I did not mean to derail the thread. I guess we've only been talking about this because there are not even rumors about what is happening with the AGR credit card partnership, and we all want to know! Here's what I know right now (somebody correct me if I am wrong on any of these points):


For now, it is not possible to apply for a new AGR partner card (though some other cards exists that award points which can be converted to AGR points. I heard Chase Sapphire Preferred is one, maybe you can still apply if you use that type of card).
For now, the Chase AGR card is still awarding points to those that are lucky enough to already have it (thankful I am one of those). We don't know how long that will last.
AGR is "in talks" with potential partners (perhaps even including Chase) to determine which credit card provider will be awarded their partnership for the next go-round. Nobody even knows what banks/card issuers they are talking with.
No one knows what kind of a card might be offered (if any), or what terms will be offered, or when.
I would love to know if anyone has anything to add to the above.


----------



## Ryan (Jun 25, 2015)

me_little_me said:


> Ryan said:
> 
> 
> > You're still ignoring the value of whatever it is you're buying for $2k.
> ...


Your innovative use of ALL CAPS!!!! and EXCLAMATION POINTS!!!! provided a convincing argument.

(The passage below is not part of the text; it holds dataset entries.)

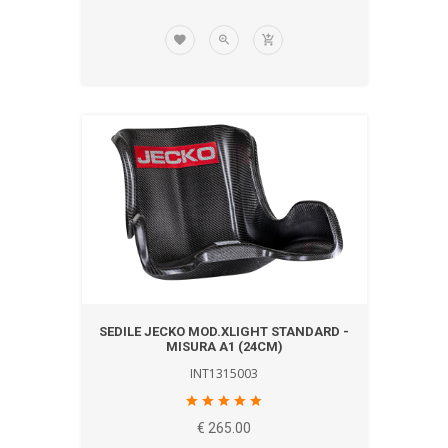
SEDILE JECKO MOD.XLIGHT STANDARD -
MISURA A1 (24CM)
INT1315003
€ 265.00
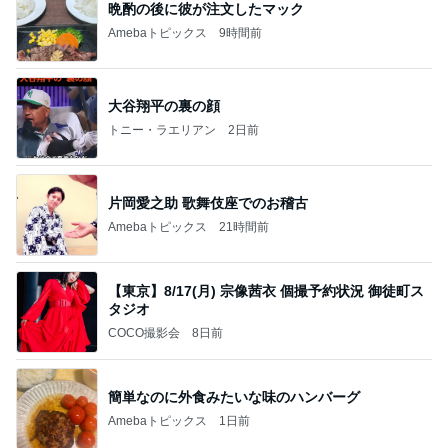
晩酌の後に彼が注文したマック
Amebaトピックス
9時間前
大谷翔平の裏の顔
トニー・ラエリアン
2日前
片岡愛之助 歌舞伎座でのお稽古
Amebaトピックス
21時間前
【東京】8/17(月) 宗像茜衣 個撮予約状況 御徒町ス
タジオ
COCO撮影会
8日前
簡単なのに外食みたいな味のハンバーグ
Amebaトピックス
1日前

(not convincing that you're correct, but convincing of something, I'm just not sure what)


----------



## me_little_me (Jun 25, 2015)

Ryan said:


> Your innovative use of ALL CAPS!!!! and EXCLAMATION POINTS!!!! provided a convincing argument.
> 
> (not convincing that you're correct, but convincing of something, I'm just not sure what)


Touché!

Hey, if you can't convince 'em, then outyell 'em. I yelled louder at you.


----------